CODAIT / r4ml

Scalable R for Machine Learning
Apache License 2.0
42 stars 13 forks source link

r4ml.lm() example broken #51

Closed bdwyer2 closed 6 years ago

bdwyer2 commented 7 years ago

The example code in the vignette for r4ml.lm() fails to run with the following error message:

Error: ERROR[sysml.execute]: DML returned error: Error in handleErrors(returnStatus, conn): org.apache.sysml.runtime.DMLRuntimeException: org.apache.sysml.runtime.DMLRuntimeException: ERROR: Runtime error in program block generated from statement block between lines 131 and 136 -- Error evaluating instruction: CP°ba+*°_mVar170·MATRIX·DOUBLE°X·MATRIX·DOUBLE°_mVar171·MATRIX·DOUBLE°48

Sample code:

airlineFiltered <- airline[, c("Month", "DayofMonth", "DayOfWeek", "CRSDepTime",
                               "Distance", "ArrDelay")]

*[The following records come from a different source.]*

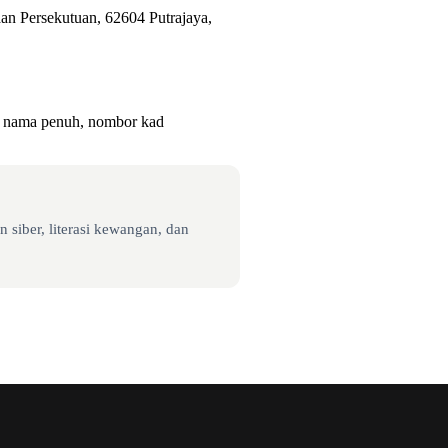
an Persekutuan, 62604 Putrajaya,
ti nama penuh, nombor kad
 siber, literasi kewangan, dan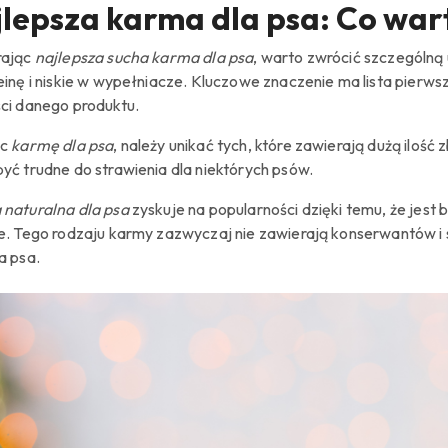
lepsza karma dla psa: Co war
rając
najlepsza sucha karma dla psa
, warto zwrócić szczególną
einę i niskie w wypełniacze. Kluczowe znaczenie ma lista pierws
ci danego produktu.
ąc
karmę dla psa
, należy unikać tych, które zawierają dużą iloś
yć trudne do strawienia dla niektórych psów.
naturalna dla psa
zyskuje na popularności dzięki temu, że jest 
e. Tego rodzaju karmy zazwyczaj nie zawierają konserwantów i 
a psa.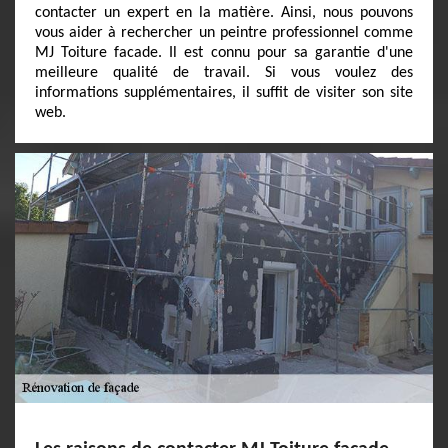
contacter un expert en la matière. Ainsi, nous pouvons
vous aider à rechercher un peintre professionnel comme
MJ Toiture facade. Il est connu pour sa garantie d'une
meilleure qualité de travail. Si vous voulez des
informations supplémentaires, il suffit de visiter son site
web.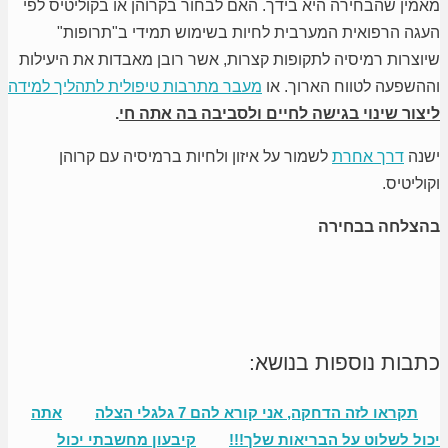
מאמין שהבחירה היא בידך. האם לבחור בקרוהן או בקוליטיס לפי
העגה הרפואית המערבית לחיות בשימוש תמידי ב"תרופות"
שיוצרות רמיסיה לתקופות קצרות, אשר רובן מאבדות את היעילות
וההשפעה לטווח הארוך. או
מעבר מתרבות טיפולית לתהליך למידה
ליצור שינוי בגישה לחיים ולסביבה בה אתה חי
.
ישנה
דרך אחרת
לשמור על איזון ולחיות ברמיסיה עם קרוהן
וקוליטיס.
בהצלחה בבחירה
כתבות נוספות בנושא:
תקראו לזה הדחקה, אני קורא להם 7 גלגלי הצלה
אתה
יכול לשלוט על הבריאות שלך!!!
קיבעון מחשבתי יכול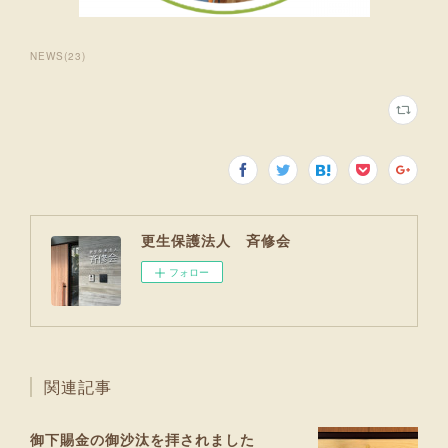
NEWS
(
23
)
更生保護法人 斉修会
フォロー
関連記事
御下賜金の御沙汰を拝されました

airlineFiltered <- as.r4ml.frame(airlineFiltered)

airlineFiltered <- r4ml.ml.preprocess(
 data = airlineFiltered,
 transformPath = "/tmp",
 recodeAttrs = c("DayOfWeek"),
 omit.na = c("Distance", "ArrDelay"),
 dummycodeAttrs = c("DayOfWeek")
 )

airlineMatrix <- as.r4ml.matrix(airlineFiltered$data)

samples <- r4ml.sample(airlineMatrix, perc=c(0.7, 0.3))
train <- samples[[1]]

outputs <- sysml.execute(
  dml = '
  fileX = "";
  fileY = "";
  X = read($fileX);
  Y = read($fileY);
  nrow_X = nrow(X);
  nrow_Y = nrow(Y);
  stop("nrow_X = " + nrow_X + "   nrow_Y = " + nrow_Y);',
  X = .r4ml.separateXAndY(train, "ArrDelay")$X,
  Y = .r4ml.separateXAndY(train, "ArrDelay")$Y
)
bdwyer2 commented 6 years ago

Fixed by #52